According to a DSS official, that agency's eligibility management system does not presently support suspensions of Medicaid benefits while someone is in a correctional facility and Medicaid recipients who become incarcerated currently are terminated from the program. However, she notes that DSS has “several administrative processes in place to support this population.” For example, DSS regulations allow the agency to reinstate Medicaid for an individual who lost eligibility because of incarceration within the previous 24 months. The agency has begun modernizing its computer systems and it hopes to be able to incorporate suspensions into the new system.
In addition, DOC and DSS have partnered for some time to ensure that inmates who are to be discharged from a DOC facility continue to receive necessary health care upon reentry through the Medicaid program.

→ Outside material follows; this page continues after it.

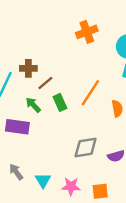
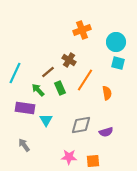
brown cross: (28, 68) -> (69, 60), moved, turned 32
cyan triangle: (43, 180) -> (46, 120), moved

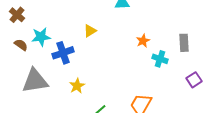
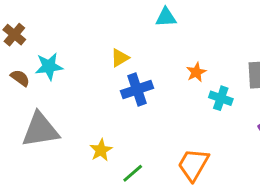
blue cross: (63, 53) -> (137, 90), moved
yellow star: (77, 86) -> (101, 150), moved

Under a separate MOU between the two agencies, DSS has provided two eligibility workers dedicated solely to processing Medicaid applications for those inmates determined to be potentially eligible for assistance and DOC reimburses DSS for the employees' costs.
ACA INDIVIDUAL MANDATE AND INCARCERATED INDIVIDUALS “PENDING DISPOSITION”
Starting January 1, 2014, the ACA requires all Americans to have health insurance coverage (individual mandate), and it permits “all qualified individuals” to purchase qualified health plans through their state's health insurance exchange (HIX).
Individuals who (1) do not qualify for Medicaid and (2) have income under 400% of the federal poverty level (about $46,000 annually in 2013) receive federal income tax credits to help offset their premium costs. The ACA specifies that an individual is not qualified if he or she is incarcerated, except in cases pending disposition.
According to an Access Health CT (the state's HIX) official, individuals who have coverage from a qualified health plan and are incarcerated pending disposition of charges can remain on their current plans until their case is disposed and they are incarcerated based on final sentencing. The official added that these plans can be designed to restart on the date of release or in such a way as to minimize coverage gaps. But, if the inmate has exchange coverage pending disposition and is jailed, he or she would probably terminate this coverage to avoid having to pay the plan's monthly premiums.
The ACA also provides for a special enrollment period, which allows people who lose existing coverage (including individuals released from prison and who lose state-funded prison health care), to enroll in a qualified plan and not have to wait for an open enrollment period (45 CFR Part 155).
To the extent that someone who is arrested and is in jail pending disposition of the charges or enters prison and restarts his or her HIX coverage after release, federal premium tax credits could be maximized.